McKissack v. Bullington

37 Miss. 535 | Miss. | 1859

Harris, J.,

delivered the opinion of the court.

The plaintiff in error instituted proceedings for unlawful detainer against defendant, for the possession of a town lot, under the statute. A trial was had before the justices and jury, and verdict rendered for plaintiffi An appeal was taken to the Circuit Court, and there a trial was had and jury and verdict for defendant; and the case is prosecuted here by writ of error. ,

The assignment of errors relates to the charges given and refused, and the refusal to grant a new trial.

The record shows that the plaintiff in error, by verbal contract,sold the lot in question to one Albert Bullington, who went into possession, but never paid any money or in any manner complied with ■said verbal arrangement. That said A. Bullington, plaintiff’s tenant or vendee, contracted with one Batten for the erection of a stable on said lot. That after the completion of the work, Patten failing to collect his money of A. Bullington, commenced proceedings in the Circuit Court of De Soto county to enforce his mechanics’ lien. Judgment was obtained, execution issued, and the lot sold by the sheriff to one Erazee, who sold to defendant, E. Bullington. Plaintiff, within the time limited by the statute, commenced this proceeding, after having demanded payment, and upon refusal, demanded possession of the premises.

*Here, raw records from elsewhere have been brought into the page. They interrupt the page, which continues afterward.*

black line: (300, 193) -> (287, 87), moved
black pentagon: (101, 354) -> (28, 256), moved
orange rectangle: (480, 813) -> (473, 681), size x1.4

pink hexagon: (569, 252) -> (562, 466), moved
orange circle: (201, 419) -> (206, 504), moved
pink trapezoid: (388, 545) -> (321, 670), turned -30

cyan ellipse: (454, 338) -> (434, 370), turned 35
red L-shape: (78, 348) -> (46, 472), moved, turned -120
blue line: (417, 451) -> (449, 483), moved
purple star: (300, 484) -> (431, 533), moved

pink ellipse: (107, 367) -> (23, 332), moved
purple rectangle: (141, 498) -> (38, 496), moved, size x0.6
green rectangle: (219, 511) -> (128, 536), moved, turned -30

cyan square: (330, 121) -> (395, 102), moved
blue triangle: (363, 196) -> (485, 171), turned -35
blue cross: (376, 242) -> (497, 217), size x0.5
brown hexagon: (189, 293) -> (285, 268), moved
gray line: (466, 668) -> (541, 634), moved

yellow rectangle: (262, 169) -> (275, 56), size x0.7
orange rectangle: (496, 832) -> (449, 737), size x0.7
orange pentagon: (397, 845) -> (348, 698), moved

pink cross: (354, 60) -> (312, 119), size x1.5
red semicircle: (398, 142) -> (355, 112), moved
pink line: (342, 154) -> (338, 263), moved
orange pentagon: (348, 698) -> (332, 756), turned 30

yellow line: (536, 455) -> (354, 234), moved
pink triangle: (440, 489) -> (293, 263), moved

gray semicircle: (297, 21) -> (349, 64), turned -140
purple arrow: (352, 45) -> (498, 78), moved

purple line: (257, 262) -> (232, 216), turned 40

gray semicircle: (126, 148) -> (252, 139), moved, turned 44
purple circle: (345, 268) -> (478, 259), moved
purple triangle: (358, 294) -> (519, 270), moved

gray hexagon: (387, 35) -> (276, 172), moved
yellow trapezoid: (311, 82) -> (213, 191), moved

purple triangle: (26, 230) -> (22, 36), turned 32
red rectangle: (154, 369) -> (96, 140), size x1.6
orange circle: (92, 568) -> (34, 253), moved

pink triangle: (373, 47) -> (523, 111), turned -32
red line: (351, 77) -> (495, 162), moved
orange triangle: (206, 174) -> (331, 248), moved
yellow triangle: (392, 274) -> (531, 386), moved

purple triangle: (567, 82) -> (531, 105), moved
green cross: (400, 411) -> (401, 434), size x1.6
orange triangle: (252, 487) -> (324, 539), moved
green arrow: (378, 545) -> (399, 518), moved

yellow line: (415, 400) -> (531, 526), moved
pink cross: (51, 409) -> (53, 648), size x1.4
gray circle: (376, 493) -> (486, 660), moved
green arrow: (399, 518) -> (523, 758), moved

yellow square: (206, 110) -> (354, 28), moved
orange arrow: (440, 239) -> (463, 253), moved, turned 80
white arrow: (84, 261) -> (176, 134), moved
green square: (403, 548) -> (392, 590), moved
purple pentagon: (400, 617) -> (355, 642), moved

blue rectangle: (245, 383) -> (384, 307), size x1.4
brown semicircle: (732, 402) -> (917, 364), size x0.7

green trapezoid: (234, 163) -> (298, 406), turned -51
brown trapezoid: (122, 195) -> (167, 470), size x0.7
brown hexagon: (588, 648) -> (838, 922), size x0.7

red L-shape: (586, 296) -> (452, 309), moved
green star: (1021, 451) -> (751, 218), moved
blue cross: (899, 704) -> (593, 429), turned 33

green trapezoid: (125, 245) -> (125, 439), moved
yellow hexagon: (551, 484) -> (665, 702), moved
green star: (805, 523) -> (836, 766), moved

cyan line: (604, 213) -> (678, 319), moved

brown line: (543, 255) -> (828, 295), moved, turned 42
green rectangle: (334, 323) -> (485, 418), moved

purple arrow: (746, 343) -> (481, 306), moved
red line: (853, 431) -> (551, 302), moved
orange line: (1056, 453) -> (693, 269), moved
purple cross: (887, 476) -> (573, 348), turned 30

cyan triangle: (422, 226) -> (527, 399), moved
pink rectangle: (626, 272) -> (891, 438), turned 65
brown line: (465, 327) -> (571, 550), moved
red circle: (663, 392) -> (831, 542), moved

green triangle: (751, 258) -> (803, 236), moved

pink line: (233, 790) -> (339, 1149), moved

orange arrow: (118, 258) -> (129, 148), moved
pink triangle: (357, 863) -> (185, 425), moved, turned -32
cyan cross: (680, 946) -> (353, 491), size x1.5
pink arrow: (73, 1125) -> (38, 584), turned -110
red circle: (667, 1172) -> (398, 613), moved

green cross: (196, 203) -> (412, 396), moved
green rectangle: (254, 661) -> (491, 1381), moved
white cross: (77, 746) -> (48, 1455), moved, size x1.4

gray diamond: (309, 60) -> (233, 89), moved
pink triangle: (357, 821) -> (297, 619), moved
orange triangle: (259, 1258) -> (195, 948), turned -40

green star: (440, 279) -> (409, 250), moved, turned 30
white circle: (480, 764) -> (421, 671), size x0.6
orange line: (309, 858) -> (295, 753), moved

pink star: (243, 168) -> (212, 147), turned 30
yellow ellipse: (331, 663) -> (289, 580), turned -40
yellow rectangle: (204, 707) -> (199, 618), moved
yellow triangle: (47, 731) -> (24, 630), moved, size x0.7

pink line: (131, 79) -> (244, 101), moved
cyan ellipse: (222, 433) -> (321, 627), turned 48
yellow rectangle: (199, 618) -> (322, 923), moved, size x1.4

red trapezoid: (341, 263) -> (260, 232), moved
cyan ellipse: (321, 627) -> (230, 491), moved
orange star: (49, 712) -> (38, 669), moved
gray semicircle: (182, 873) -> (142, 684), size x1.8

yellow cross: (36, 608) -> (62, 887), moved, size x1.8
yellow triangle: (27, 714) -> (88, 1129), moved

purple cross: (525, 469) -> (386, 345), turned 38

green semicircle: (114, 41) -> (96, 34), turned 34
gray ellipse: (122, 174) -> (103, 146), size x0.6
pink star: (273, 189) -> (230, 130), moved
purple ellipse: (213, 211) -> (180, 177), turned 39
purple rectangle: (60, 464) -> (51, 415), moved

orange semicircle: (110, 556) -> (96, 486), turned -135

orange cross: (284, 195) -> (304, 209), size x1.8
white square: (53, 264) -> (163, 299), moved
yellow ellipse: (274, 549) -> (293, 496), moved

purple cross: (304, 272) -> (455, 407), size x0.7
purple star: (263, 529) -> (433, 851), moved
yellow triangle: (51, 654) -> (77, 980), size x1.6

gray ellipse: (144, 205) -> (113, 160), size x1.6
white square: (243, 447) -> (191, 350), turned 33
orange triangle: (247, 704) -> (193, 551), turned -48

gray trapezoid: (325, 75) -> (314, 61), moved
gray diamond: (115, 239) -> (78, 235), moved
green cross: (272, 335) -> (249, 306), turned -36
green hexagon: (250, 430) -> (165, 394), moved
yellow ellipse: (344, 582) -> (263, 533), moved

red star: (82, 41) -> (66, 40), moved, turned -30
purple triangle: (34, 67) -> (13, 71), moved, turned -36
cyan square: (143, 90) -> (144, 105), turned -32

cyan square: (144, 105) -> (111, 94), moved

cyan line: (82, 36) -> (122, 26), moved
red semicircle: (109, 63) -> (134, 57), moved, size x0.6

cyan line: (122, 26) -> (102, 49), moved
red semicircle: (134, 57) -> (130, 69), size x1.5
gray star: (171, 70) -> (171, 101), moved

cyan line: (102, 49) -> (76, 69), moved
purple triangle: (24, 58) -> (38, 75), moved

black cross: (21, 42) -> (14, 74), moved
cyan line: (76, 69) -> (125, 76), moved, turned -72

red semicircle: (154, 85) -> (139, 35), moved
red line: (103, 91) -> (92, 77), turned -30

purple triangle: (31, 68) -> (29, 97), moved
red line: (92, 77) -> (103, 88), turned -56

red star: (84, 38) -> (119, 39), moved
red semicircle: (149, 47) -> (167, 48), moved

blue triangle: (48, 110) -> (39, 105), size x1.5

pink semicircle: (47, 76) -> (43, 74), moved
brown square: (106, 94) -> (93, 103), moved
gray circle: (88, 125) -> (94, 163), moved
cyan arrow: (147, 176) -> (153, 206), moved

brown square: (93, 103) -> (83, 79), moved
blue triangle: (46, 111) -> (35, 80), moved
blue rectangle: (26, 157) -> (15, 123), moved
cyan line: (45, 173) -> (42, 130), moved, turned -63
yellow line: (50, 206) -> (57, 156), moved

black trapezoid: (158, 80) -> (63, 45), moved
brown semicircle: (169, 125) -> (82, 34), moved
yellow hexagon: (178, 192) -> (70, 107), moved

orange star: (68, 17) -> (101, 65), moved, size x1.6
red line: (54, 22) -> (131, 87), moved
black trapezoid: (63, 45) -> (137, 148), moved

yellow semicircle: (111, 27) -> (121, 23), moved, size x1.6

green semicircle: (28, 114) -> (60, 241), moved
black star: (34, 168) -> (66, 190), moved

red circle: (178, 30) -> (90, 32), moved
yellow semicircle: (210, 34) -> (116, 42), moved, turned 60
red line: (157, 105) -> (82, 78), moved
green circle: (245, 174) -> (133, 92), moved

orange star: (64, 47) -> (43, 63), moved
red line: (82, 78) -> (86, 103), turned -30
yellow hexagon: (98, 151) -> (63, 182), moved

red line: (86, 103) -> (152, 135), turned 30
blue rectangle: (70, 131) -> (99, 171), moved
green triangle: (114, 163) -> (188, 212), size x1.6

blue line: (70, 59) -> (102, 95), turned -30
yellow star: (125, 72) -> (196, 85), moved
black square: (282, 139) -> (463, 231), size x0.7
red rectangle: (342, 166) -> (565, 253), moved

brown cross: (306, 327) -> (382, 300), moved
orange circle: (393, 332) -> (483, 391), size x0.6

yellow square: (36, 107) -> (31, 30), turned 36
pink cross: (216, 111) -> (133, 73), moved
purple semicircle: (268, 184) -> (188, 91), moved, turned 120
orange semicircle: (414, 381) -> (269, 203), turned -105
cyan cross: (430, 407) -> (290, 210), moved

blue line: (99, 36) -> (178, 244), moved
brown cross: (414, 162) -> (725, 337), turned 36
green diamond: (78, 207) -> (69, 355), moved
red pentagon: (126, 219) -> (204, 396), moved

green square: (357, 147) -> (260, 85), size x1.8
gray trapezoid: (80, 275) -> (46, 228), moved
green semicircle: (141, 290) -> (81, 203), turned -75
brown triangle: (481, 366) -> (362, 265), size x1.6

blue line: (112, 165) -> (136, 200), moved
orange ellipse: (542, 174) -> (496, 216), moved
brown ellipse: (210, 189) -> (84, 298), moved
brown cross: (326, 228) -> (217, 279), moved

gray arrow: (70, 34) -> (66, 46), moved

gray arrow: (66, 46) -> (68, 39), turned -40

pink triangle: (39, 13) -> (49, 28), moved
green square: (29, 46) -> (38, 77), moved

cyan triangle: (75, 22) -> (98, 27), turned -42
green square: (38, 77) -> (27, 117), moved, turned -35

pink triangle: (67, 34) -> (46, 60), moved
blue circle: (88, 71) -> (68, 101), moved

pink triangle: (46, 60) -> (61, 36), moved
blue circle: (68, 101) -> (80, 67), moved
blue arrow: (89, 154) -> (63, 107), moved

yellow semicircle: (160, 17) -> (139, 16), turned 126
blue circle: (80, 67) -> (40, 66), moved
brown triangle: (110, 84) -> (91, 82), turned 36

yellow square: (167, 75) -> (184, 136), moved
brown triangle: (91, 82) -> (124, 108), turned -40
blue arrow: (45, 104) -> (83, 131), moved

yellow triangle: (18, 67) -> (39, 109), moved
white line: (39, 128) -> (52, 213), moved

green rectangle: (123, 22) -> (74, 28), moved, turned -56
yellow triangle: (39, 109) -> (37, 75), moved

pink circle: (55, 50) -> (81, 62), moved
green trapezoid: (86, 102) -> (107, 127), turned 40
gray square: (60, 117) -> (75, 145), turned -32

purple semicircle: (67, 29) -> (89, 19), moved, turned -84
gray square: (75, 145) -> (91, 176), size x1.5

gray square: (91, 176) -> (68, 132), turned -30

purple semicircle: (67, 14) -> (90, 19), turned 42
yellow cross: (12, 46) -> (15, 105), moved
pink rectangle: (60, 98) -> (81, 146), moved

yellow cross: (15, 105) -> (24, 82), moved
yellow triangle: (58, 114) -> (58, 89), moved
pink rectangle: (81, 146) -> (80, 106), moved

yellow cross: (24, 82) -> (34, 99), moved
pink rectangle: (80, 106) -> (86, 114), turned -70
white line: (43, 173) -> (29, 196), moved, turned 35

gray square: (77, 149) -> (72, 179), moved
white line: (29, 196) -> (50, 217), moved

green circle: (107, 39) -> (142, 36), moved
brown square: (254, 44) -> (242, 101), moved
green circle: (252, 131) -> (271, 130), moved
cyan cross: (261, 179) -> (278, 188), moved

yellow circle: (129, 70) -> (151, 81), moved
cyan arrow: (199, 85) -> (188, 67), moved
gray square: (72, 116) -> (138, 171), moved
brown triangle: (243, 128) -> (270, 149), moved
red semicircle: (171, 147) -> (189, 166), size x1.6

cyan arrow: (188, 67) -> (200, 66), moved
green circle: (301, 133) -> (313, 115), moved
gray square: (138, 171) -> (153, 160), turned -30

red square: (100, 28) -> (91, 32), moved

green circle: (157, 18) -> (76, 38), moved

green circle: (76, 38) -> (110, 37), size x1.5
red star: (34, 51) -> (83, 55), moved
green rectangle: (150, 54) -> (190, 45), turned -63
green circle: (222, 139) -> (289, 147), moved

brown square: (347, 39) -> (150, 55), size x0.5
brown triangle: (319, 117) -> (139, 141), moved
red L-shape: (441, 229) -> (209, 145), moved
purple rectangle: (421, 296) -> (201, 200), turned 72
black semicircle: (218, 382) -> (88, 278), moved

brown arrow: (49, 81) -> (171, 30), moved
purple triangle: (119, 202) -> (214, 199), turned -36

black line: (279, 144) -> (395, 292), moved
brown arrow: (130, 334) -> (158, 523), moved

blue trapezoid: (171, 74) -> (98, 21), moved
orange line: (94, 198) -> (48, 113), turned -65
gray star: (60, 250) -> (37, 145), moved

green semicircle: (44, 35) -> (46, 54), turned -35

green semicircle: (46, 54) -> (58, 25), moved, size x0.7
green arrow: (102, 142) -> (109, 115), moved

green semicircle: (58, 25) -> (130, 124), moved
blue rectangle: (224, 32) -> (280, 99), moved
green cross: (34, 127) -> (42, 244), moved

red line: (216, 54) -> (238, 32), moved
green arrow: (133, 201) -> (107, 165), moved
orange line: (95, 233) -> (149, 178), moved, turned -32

Upon this state of facts,, the court was requested by the plaintiff to charge the jury : That if the defendant claims the lot in controversy by title derived from Albert Bullington, and that Albert Bul-lington went into possession of said lot under a parol contract with plaintiff, that he would make him a deed therefor whenever said lot was paid for by him; and that plaintiff demanded payment of the *538purchase-money, due on said contract, from defendant, who refused to pay the same; and that plaintiff thereupon declaredsaid contract at an end, and demanded possession of said' lot; and on the refusal of defendant to deliver him possession of said lot, brought this suit of unlawful detainer within three years after this refusal of defendant to comply with said contract, then they will find for plaintiff.

This charge was refused. We think it was a correct statement of the law under the facts appearing in the record; or at least it was quite as favorable to the defence, if not more so, than the rules of law require.

The defendant requested the court to instruct the jury, “ that the action of unlawful detainer can only be maintained where there exists between the parties the relation of landlord and tenant, or of vendor or vendee. And that unless the jury believe, from the evidence, that there was a contract between the parties to pay and receive rent, the relation of landlord and tenant cannot exist. And that unless the contract for the sale of land is in writing, it cannot create the relation of vendor and vendee so as to enable the vendor, on refusal of the vendee to comply with his contract, to bring an action of unlawful detainer.”

This instruction was given, and is clearly erroneous.

In the first place, it is not true as a legal proposition, either that' the actual relations of landlord and tenant or of vendor and vendee should exist, to entitle the plaintiff to this proceeding under the statute. The owner of land, though in the constructive possession of it, may maintain his action for forcible entry and unlawful detainer against a party who peaceably enters the premises and detains the possession from him without his consent. Wilson v. Pugh, 32 Miss. R. 196.

Nor is it necessary that there should be a contract to pay and receive rent to create the relation of landlord and tenant: one holding at will or by sufferance, is a tenant.; and he of whom the possession is held, is in law the landlord, in the absence of any contract to pay rent, or even where it is understood between the parties that no rent is to be paid.

Nor is it necessary, in all cases, that the contract for the sale of land should be in writing to constitute the relation of vendor and *539vendee. As when the vendor holds the vendee’s note for the payment of the purchase-money, the vendee being in possession, and the vendor willing to execute title, here the relation of vendor and vendee not only exists, but the vendee may be compelled to pay the purchase-money. See Lewis v. Hutchins, 8 S. & M. 328, and cases there cited.

Let the judgment be reversed, and cause remanded, and a venire de novo awarded.